A reference range study. Mononuclear cells were obtained from 28 healthy volunteers using density gradient separation of heparinized blood, followed by pre-incubation with goat immunoglobulin. A total of twelve tubes were prepared for each volunteer. Primary incubation was with negative control serum, positive control sera (either IgG or IgM) and individual AB sera. Secondary incubation was with four combinations of fluorochromes: CD3 PE/IgG-Fc F(ab')2FITC, CD3 PE/IgM F(ab')2FITC, CD20 PE/IgG-Fc F(ab')2FITC and CD20 PE/IgM F(ab')2FITC. The cells were then analyzed with an EPICS Profile flow cytometer, using 256-channels and a four decade log scale.
The linear mean channel fluorescence of the negative control serum was subtracted from the individual AB sera (channel shift) for each of the four combinations of fluorochromes. By determining the 95% one-sided upper reference limits of the negative control serum for each of the four trimmed data sets, we clinically defined a positive FCXM for bound IgG or IgM to T lymphocytes as a shift of 10 or more channels, and for bound IgG or IgM to B lymphocytes as a shift of 25 or more channels, above the linear mean channel shift of the negative control serum.
Positive FCXMs were defined for maternal IgG and IgM against T and B lymphocytes, in terms of channel shift above the linear mean channel fluorescence of the negative control serum. By standardizing the dual-color FCXM methodology, the clinical significance of alloantibodies in the maintenance of pregnancy could be addressed in a collaborative manner.

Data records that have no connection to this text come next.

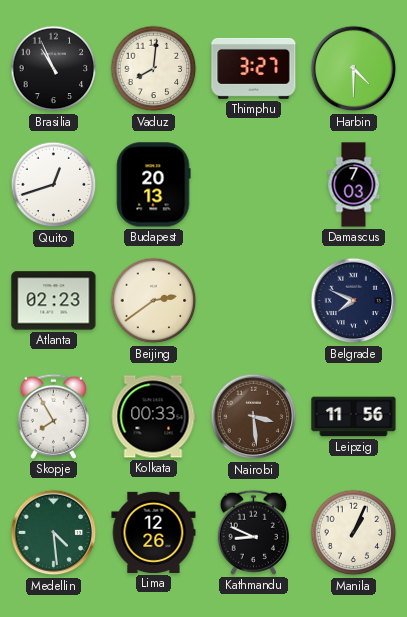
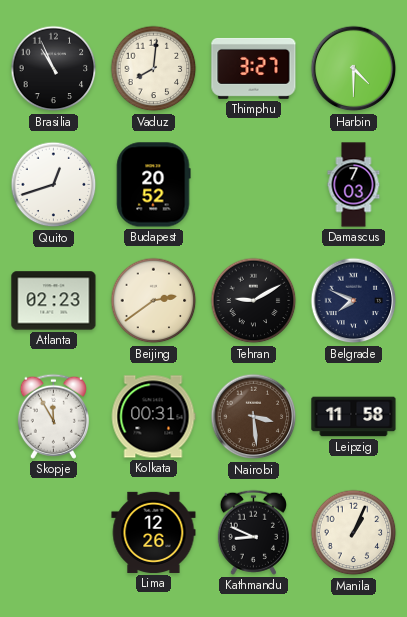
Budapest: 20:13 -> 20:52
Tehran: none -> 9:10
Skopje: 7:55 -> 11:55
Kolkata: 00:33 -> 00:31
Leipzig: 11:56 -> 11:58
Medellin: 4:29 -> none
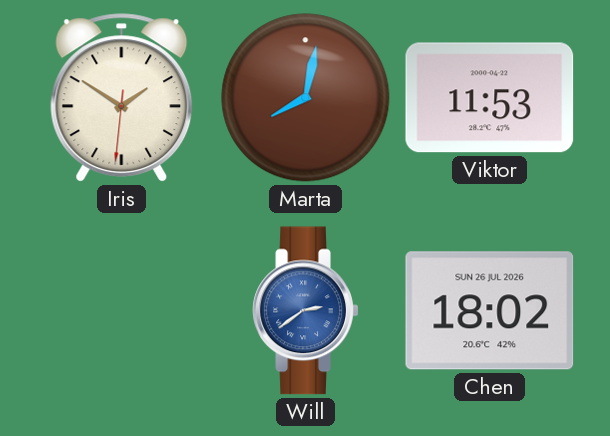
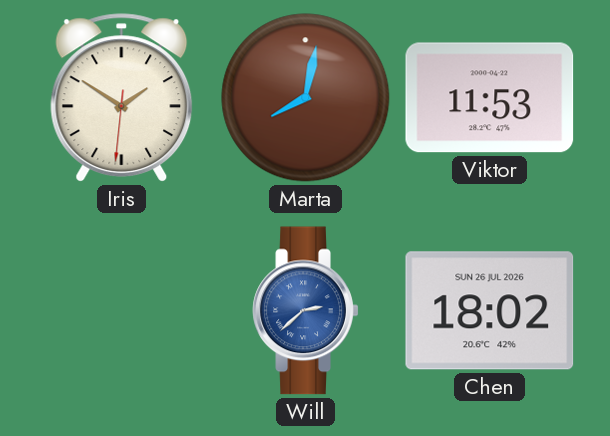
Will: 2:39 -> 2:38
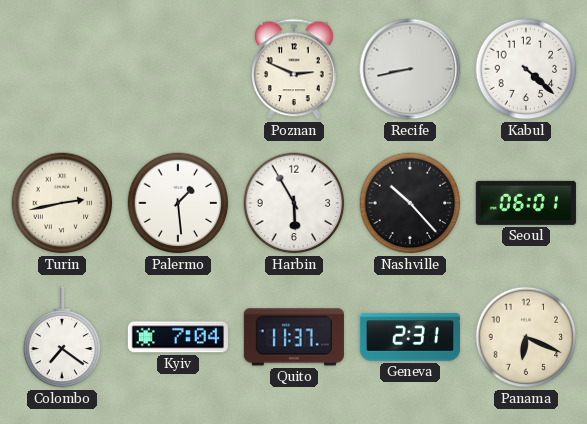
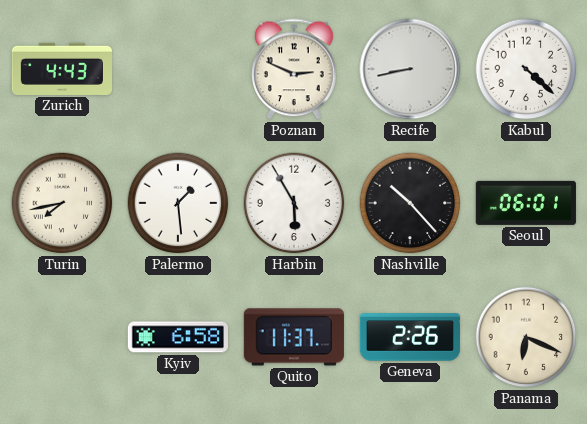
Zurich: none -> 4:43
Turin: 2:43 -> 7:43
Colombo: 7:21 -> none
Kyiv: 7:04 -> 6:58
Geneva: 2:31 -> 2:26
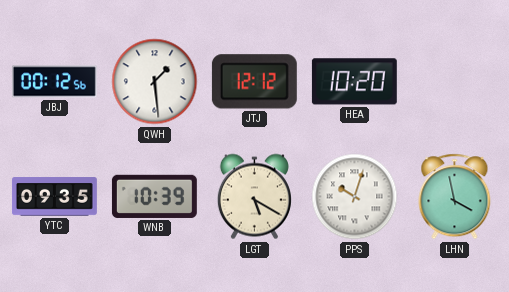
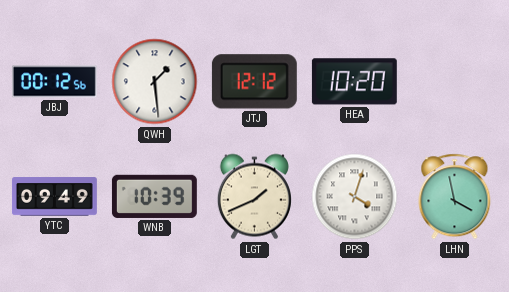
YTC: 09:35 -> 09:49
LGT: 5:20 -> 1:41
PPS: 10:03 -> 4:03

根据通道偏移,定义母体IgG和IgM(n = 28)与父体T和B淋巴细胞之间的阳性流式细胞交叉配型(FCXM)。
一项参考范围研究。通过对肝素化血液进行密度梯度分离,从28名健康志愿者中获取单核细胞,随后用山羊免疫球蛋白进行预孵育。为每位志愿者总共准备12管。初次孵育使用阴性对照血清、阳性对照血清(IgG或IgM)以及个体AB血清。二次孵育使用四种荧光染料组合:CD3 PE/IgG-Fc F(ab')2FITC、CD3 PE/IgM F(ab')2FITC、CD20 PE/IgG-Fc F(ab')2FITC和CD20 PE/IgM F(ab')2FITC。然后使用EPICS Profile流式细胞仪对细胞进行分析,采用256通道和四对数十年尺度。
从每种荧光染料组合的个体AB血清(通道偏移)中减去阴性对照血清的线性平均通道荧光。通过确定四个修剪数据集各自的阴性对照血清的95%单侧上限参考值,我们临床上将与T淋巴细胞结合的IgG或IgM的阳性FCXM定义为比阴性对照血清的线性平均通道偏移高10个或更多通道,将与B淋巴细胞结合的IgG或IgM的阳性FCXM定义为比阴性对照血清的线性平均通道偏移高25个或更多通道。
根据高于阴性对照血清线性平均通道荧光的通道偏移,定义了母体IgG和IgM与T和B淋巴细胞之间的阳性FCXM。通过标准化双色FCXM方法,可以以协作方式探讨同种抗体在维持妊娠中的临床意义。